Kimball laughed. “What you’ll be, Ezekiel, is a fine young man who will be at the top of his game. Just be patient and never give up, OK? Remember what we talked about earlier about quitters and losers.”
The boy nodded. “Quitters never win and winners never quit.”
“That’s right. And you’re a winner, right?”
“I guess.”
Kimball mimicked him sportingly. “I guess.” And then he grabbed the wooden katana and handed it back to the child. “Quitters never win and winners never quit.”
The boy looked briefly at the sword, sighed, and then gained his feet holding the katana before him in a firm grip. “Quitters never win and winners never quit.”
Kimball got to his own feet and receded back into the shadows. Once he was totally eclipsed by darkness he shouted one word. “Again!”
And the child attacked.
The moment the plane touched down at McCarran Airport in Las Vegas, the images of him mentoring Ezekiel in the early stages of the boy’s life had vanished. And perhaps the monsignor was right after all by assessing the fact that Kimball was trying to absolve himself of his sins by usurping the life of this child and nurturing him in compensation for the lives of the children he had taken as an act to gain redemption. Take a life, raise a life.
After disembarking, Kimball grabbed his luggage and made his way to the taxi queue. Standing outside, with the heat hitting him like an oven blast, even at night, was a diminutive man with a conservative haircut, black-framed glasses, and the cleric’s outfit with the white band of a Roman Catholic collar around his neck, hardly a warrior.

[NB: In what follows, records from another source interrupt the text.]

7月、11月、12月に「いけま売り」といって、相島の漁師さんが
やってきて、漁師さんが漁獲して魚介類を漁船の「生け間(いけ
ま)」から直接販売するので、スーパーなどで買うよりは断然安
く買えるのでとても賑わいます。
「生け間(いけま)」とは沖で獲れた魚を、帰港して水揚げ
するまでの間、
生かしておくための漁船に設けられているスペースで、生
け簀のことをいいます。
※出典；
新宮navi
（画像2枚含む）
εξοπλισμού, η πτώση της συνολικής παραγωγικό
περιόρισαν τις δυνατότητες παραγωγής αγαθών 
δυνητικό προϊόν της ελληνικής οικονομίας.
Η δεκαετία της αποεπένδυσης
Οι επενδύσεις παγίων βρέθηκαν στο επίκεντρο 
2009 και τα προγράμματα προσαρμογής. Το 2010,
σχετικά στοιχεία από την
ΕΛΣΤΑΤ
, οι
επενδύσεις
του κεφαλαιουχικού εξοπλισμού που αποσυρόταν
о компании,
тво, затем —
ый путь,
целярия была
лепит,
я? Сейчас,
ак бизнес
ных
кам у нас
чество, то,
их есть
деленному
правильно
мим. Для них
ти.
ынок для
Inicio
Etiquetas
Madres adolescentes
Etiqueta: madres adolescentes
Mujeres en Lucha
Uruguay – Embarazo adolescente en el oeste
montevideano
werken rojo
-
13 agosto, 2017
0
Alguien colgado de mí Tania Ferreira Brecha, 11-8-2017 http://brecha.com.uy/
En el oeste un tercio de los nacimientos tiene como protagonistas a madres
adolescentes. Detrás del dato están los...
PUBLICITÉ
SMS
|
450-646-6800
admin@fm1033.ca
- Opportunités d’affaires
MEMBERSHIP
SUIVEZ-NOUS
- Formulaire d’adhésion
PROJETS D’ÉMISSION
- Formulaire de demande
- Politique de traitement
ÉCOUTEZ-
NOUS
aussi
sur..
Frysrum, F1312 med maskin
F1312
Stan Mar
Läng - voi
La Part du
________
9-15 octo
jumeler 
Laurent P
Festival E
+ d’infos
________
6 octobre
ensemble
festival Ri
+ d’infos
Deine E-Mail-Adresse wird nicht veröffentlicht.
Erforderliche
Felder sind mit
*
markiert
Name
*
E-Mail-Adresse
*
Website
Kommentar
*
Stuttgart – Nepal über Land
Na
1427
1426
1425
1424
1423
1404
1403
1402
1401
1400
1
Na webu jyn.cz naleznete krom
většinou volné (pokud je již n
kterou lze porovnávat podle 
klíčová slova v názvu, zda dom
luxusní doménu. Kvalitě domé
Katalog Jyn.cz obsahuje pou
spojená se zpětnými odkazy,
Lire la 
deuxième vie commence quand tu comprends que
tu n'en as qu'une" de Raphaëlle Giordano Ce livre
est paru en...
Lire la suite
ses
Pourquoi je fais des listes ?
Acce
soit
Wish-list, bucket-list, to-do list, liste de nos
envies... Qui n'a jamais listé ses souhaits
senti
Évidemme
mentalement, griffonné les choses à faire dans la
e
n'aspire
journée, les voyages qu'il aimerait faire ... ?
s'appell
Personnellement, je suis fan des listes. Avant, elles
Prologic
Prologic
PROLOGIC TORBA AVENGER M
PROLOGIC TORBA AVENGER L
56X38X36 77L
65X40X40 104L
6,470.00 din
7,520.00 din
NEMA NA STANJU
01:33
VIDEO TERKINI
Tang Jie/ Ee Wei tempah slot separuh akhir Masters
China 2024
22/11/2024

The man approached Kimball who stood out like a beacon with his cleric shirt, Roman collar and military-styled pants and boots, an incongruous combination. “Mr. Hayden? Kimball Hayden?”
Kimball faced the priest. “Yes.”
The man pulled out his wallet and flipped the cover, showing his ID as a member of the Servizio Informazione del Vaticano, the Vatican Intelligence, or the SIV. “I’m Father Michael Sebastian. I have a car waiting.”
The men made their way to the moving walkway that led to the short-term parking area of the garage. Just as they secured their seatbelts and got the vehicle in motion, Father Sebastian handed Kimball a manila envelope. “I’m sorry to say that you will not like what you’ll find there in those photos.” And then, “I’m sorry about your friend.”
Kimball withdrew photos of a crime scene — that of a man lying face down on the pavement with an ‘A’ carved into his back.
“Your friend, Ian McMullen, was found dead not too long ago. I was able to intercept those photos a few hours ago from the County Coroner’s Office.”
The cleric drove out of the garage and onto Swenson, making his way toward Tropicana.
Kimball, with photos in hand, showed little emotion. “Same MO for death?” he finally asked.
“It appears to be. It’s some kind of pick-like device, like an awl or something. But we’re not quite sure as to what the mechanism really is. But the strike is a single blow to the head area
— a kill shot that’s instantaneous.”
Kimball examined the picture wondering if the photo really was McMullen. The man lying prone seemed wasted with the outline of his ribs pressing against the skin of his backside. The knolls of his spine appeared too prominent, the man too skinny. Even thinner than the man he examined in the photos of the dossier.
“Are you sure this is McMullen?” he asked.
“It’s him all right. The alcohol ate him down to nothing.”